Most of the images of the proposed drilling area that people see on the evening news are misleading precisely because they tend to show the glorious parts of ANWR, even though that’s not where the drilling would take place. Even when they position their cameras in the right location, producers tend to point them in the wrong direction. They point them south, toward the Brooks mountain range, rather than north, across the coastal plain where the drilling would be.

As James Lileks notes, who'd have thought that, in the immediate aftermath of 9/11, that America would remain in such stasis when it comes to energy independence:
It’s not that we cannot produce any more oil; you suspect that some are motivated by the belief, perverse as it sounds, that we should not. We should not drill 50 miles off shore on the chance someone in Malibu takes a hot-air balloon up 1000 feet and uses a telephoto lens to scan the horizon for oil platforms. Also, there are ecological concerns. (The ocean is a wee place, easily disturbed.) There’s something else that may well be my imagination, but I can’t quite shake the feeling: high gas prices and shortages of oil make some people feel good. This is the way it has to be. Oil is bad. Cars are bad. Cars make suburbs possible. Suburbs are the antithesis of the way we should live, which is stacked upon one another in dense blocks tied together by happy whirring trains. So some guy who drives to work alone has to spend more money for the privilege of being alone in his car listening to hate radio?

Good.

Yes, I know, projection and demonizaton and oversimplification. But this is true: there’s a side of the domestic political structure that opposes expansion of domestic energy production, be it drilling or nukes or more refineries.

And speaking of that "hate radio":
[The MSM] called you the maverick! But guess what? Now you're not a maverick. Why, you're Bush 3! That's like the worst thing a maverick could be called, is Bush 3. Get ready, Senator. This is only the tip of the iceberg of all the ammo they have aimed and trained on you. Here's what I'm hoping, ladies and gentlemen. I'm hoping at some point relatively soon McCain gets ticked off enough about this that he comes to his senses on the issue of energy independence in this country.

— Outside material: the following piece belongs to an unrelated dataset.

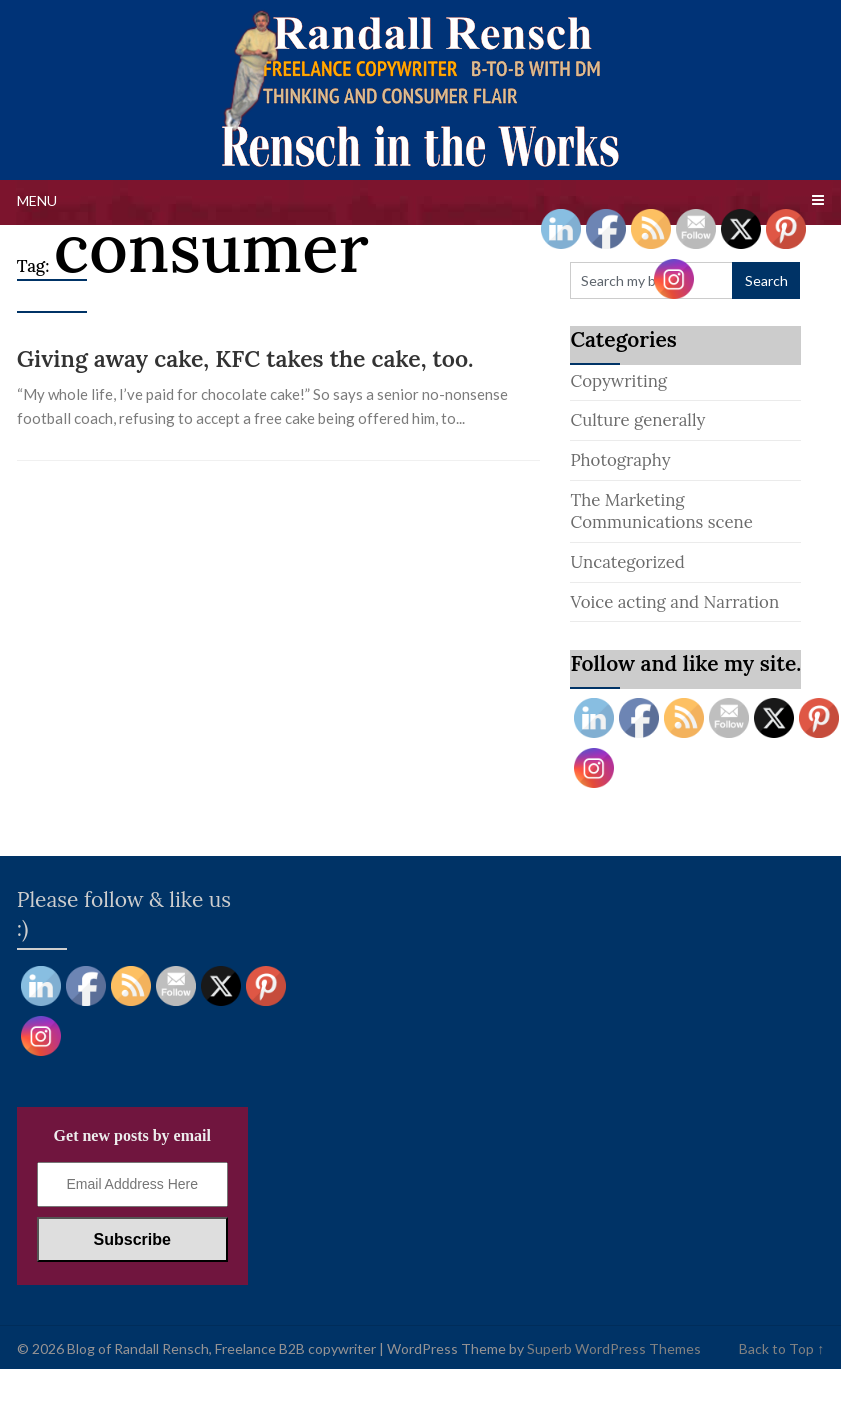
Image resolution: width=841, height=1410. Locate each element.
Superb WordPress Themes (614, 1348)
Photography (620, 460)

Do you realize that if you look at any poll out there taken of the American people, they want energy independence? They want drilling for our own energy supplies. They want nuclear. They don't want all of this Kyoto stuff. They don't want taxes to go up. They don't want the price of gas to go up even a penny by 60 some odd percent, if the purpose of the increase is to fight global warming. They want cheaper gasoline, and they know how to get it. This is an issue. It is an issue made to order.
Now, McCain has changed his mind on a couple things. This would be a goody. This would be a huge one. Somebody could get to Senator McCain and say, Senator, you want to win this election? You want to contrast who you are with Senator Obama and the leftists in the Democrat Party? Here's your issue. "Drill here. Drill now. Energy independence." Start now and get on this, and I'm telling you, he would see a miraculous thing happen in his campaign. But I don't know who can tell him these things. It's just a sitting duck.
And it's one that another senator, who may be looking to overcome what Ace accurately described as a Kinsley-esque gaffe of the first order might also be looking to exploit if he wanted to (a) get to the right of McCain on one key issue very quickly, JFK-style (Mr. President, we cannot afford a domestic oil gap!), and (b) simultaneously generate a pretty nifty Sister Souljah moment with his enviro-stasis base.

Will it happen? Probably not, but the first man who heads north to Alaska and hops on a podium in front of a phalanx of legacy journalists and an armada of cable and network cameramen in the middle of that Vast Pestilential Wasteland and does an about-face on the issue has a damn good chance of winning it all in November.*

Who wants it bad enough that he's actually willing to accede to the wishes of the American public?

* And much like Kennedy and his fabled missile gap, or Clinton and his fantasy middle class tax cut, "Americans' memories being what they are these days, [Obama would] never even have to follow through if he wins. (And the media certainly wouldn't call him on it)", as a reader of the Corner emailed in today.